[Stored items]
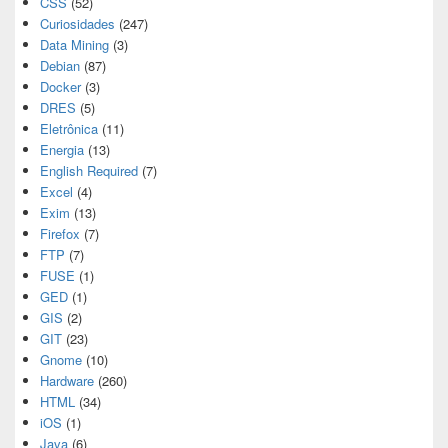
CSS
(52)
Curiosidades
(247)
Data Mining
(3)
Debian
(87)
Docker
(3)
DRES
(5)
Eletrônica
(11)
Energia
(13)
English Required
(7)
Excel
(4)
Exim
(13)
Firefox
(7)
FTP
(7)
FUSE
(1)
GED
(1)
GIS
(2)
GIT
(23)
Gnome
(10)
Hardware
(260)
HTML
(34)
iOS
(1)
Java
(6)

---

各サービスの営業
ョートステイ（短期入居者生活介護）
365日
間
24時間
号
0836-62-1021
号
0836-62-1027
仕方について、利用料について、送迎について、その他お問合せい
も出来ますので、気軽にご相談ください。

> **WORK INSTRUCTIONS**:
Using the data above, extract exactly the lines from the one that holds "0836-62-1021" to the one that holds "も出来ますので、気軽にご相談ください。", both ends included, and no others.

> **RESPONSE TO THIS TASK**:
0836-62-1021
号
0836-62-1027
仕方について、利用料について、送迎について、その他お問合せい
も出来ますので、気軽にご相談ください。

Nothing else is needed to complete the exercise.